Un diplomático turco, llega a la ciudad de Battun para hacerse cargo del consulado de su país, en medio de un clima caluroso y sofocante. Desde un primer momento Adil Bey advertirá que no es bienvenido, dadas las condiciones en que se encuentra el consulado, y la imposibilidad de hallar personal de servicio para su aseo y cuidado. Se trata de un departamento que sirve de casa y oficina, sucio y abandonado. No obstante, y aquí surge la primera paradoja, cuenta con una secretaria asignada por el gobierno, la misma persona que ha servido al cónsul anterior, muerto bajo extrañas circunstancias.

La pericia narrativa de Simenon lleva poco a poco al lector a la inmersión en la sórdida atmósfera en que se mueven los personajes. En un apartamento frente al consulado, cuyas ventanas se abren y se cierran dejando al descubierto lo que sucede dentro, y dando a entender que lo mismo ocurre cuando desde el otro lado se mira hacia el consulado, vive el jefe de la GPU, Kolin, quien además es hermano de Sonia, la secretaria asignada al cónsul, una joven de veinte años, cuya misteriosa personalidad terminará enamorando al nuevo cónsul.

Desde un primer momento, Adil Bey no encuentra explicación y tampoco sentido a lo que hace allí, en esa ciudad extraña y sucia, cuya lengua además desconoce. Al parecer, como diplomático, ha llevado buena vida, sus camisas, según confirma las ha comprado en Viena. Pero allí, en medio del desorden pierden su significado. Nada parece tener sentido. La electricidad se corta cada tanto, lo mismo ocurre con las línea telefónica, no hay agua en las cañerías, y el plomero no aparece, a pesar de que aseguran que vendrá, no hay vituallas tampoco, no hay comercio libre en la ciudad, salvo para los extranjeros que, a juicio de Sonia, derrochan en alimentos.  En la oficina del consulado los turcos residentes diariamente solicitan cosas imposibles, como una visa para salir del país o regresar a su lugar de origen, algo muy difícil de obtener -sabemos- en medio de la dictadura socialista. Así el clima de incertidumbre, poco a poco comienza a tensionar y presionar la salud mental del cónsul, quien terminará consultando un médico, sugestionado por la idea de hallarse enfermo.

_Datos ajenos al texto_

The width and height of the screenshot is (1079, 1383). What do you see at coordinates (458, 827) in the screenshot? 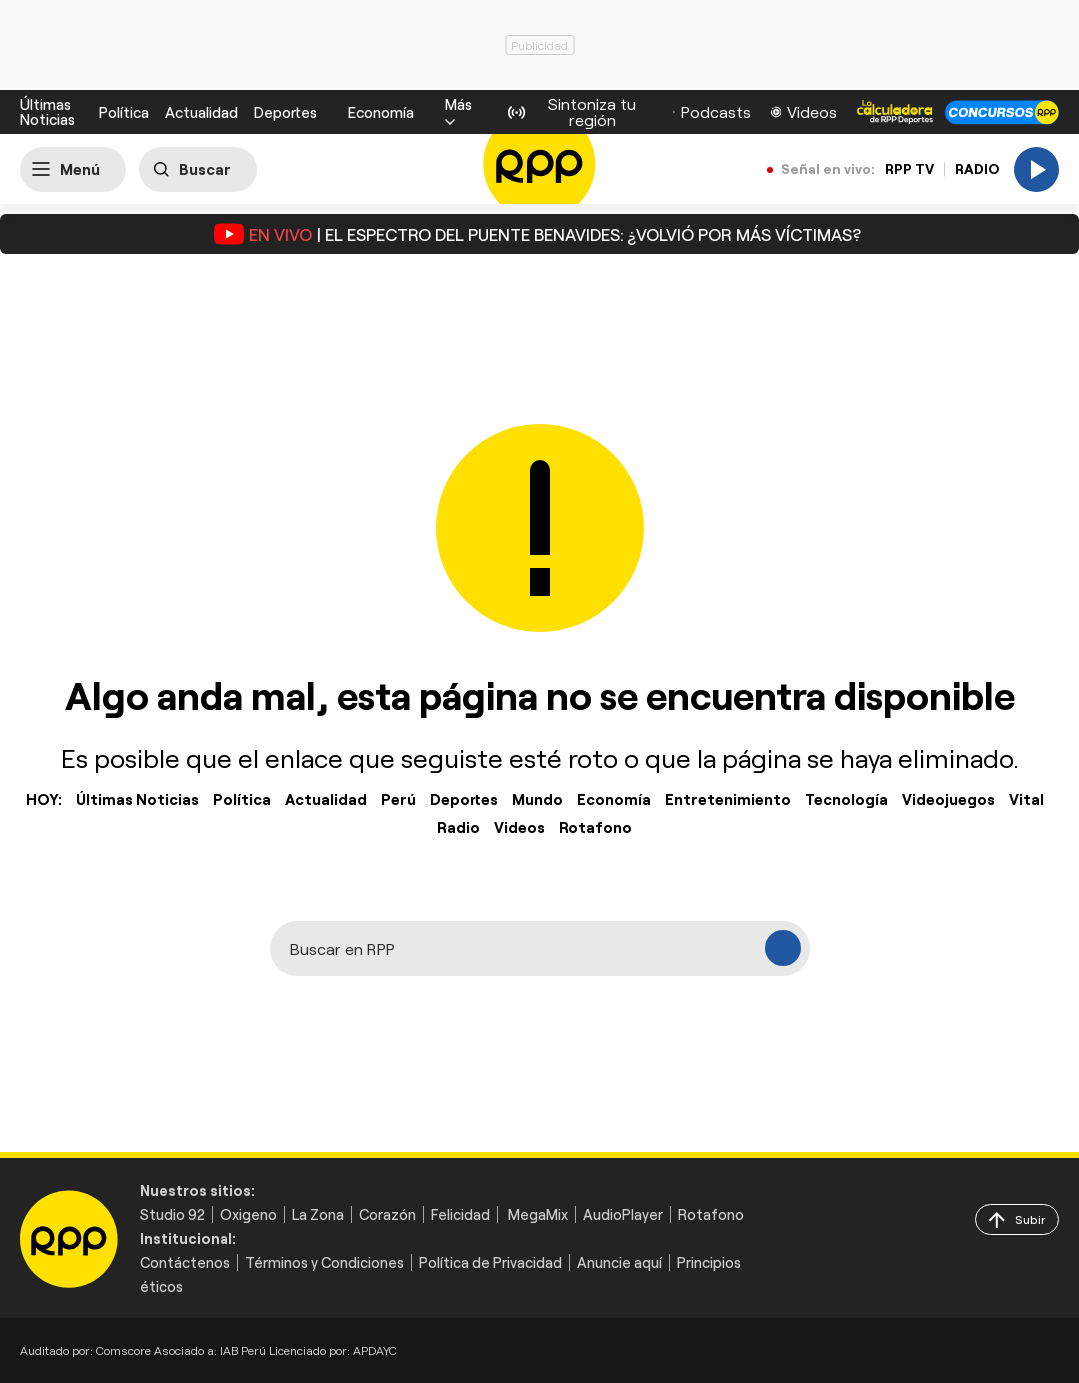
I see `Radio` at bounding box center [458, 827].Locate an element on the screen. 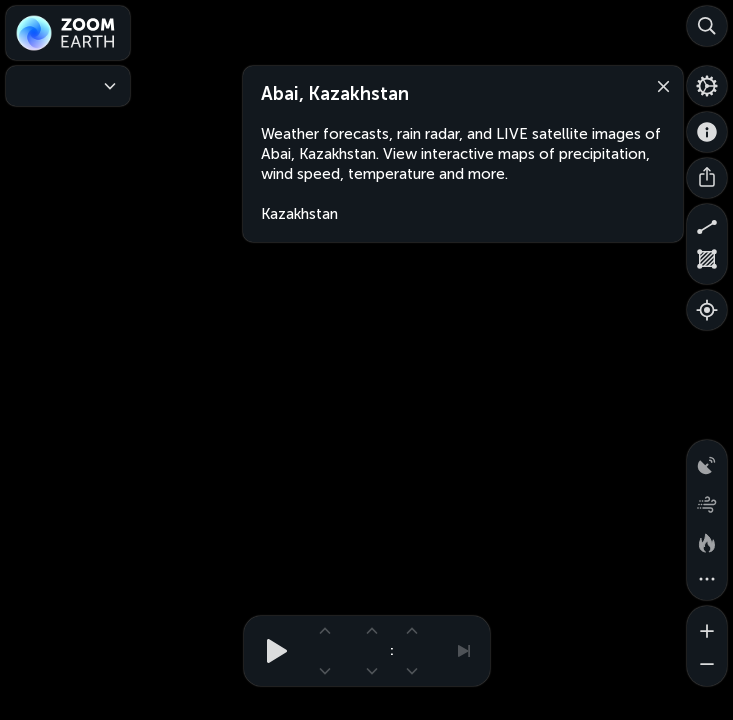 The image size is (733, 720). [Measure distance] is located at coordinates (707, 224). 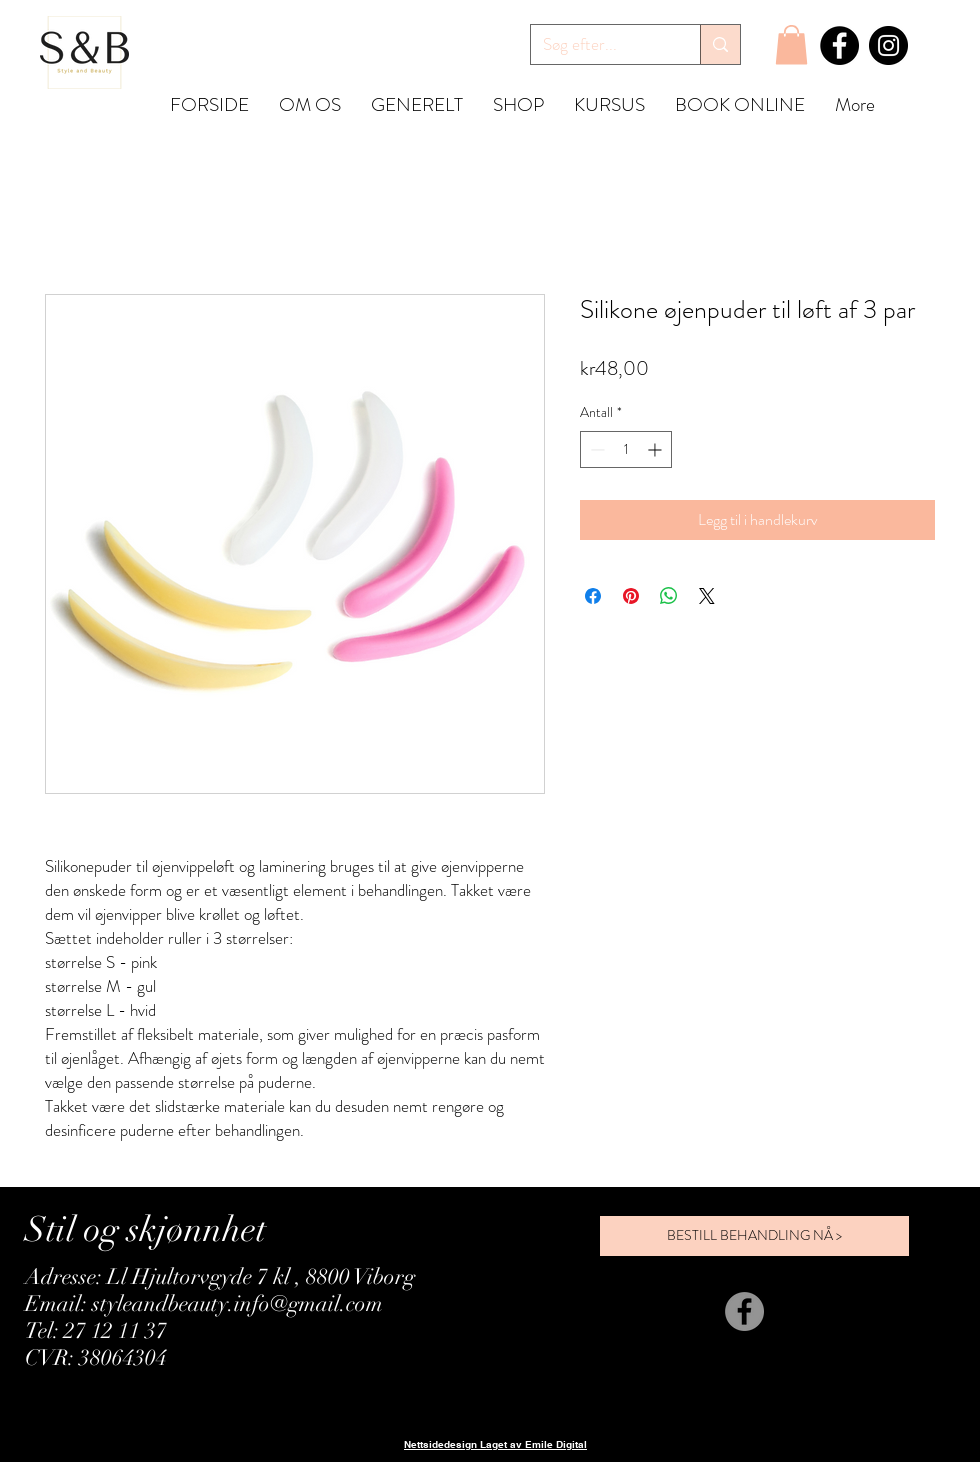 What do you see at coordinates (204, 1303) in the screenshot?
I see `Email: styleandbeauty.info@gmail.com` at bounding box center [204, 1303].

La forma de ir poco a poco, paso a paso generando la atmósfera de la novela, es la que consigue darle peso y consistencia al fondo, a esa asfixiante realidad humana, donde los seres han sido automatizados por los organismos de seguridad, y responden como máquinas ante cualquier situación, incluido el sexo y los afectos.  El sistema policial  controla y regula la vida de los individuos, transformándolos en entes, como ha ocurrido con Sonia, la secretaria, por quien Adil Bey llega a sentir amor y piedad.

La prostitución, otro de las grandes consecuencias de las dictaduras socialistas, está latente en la novela. Cuando asola la escasez y abunda el mercado negro, otras dos lacras de la misma naturaleza, las jóvenes están dispuestas a cualquier cosa con tal de conseguir una lata de sardinas, un jabón, un perfume, como le ocurre a la misma Sonia, quien además es usada por los organismos de seguridad como delatora.

Miguel de Loyola – Santiago de Chile – Enero del 2015.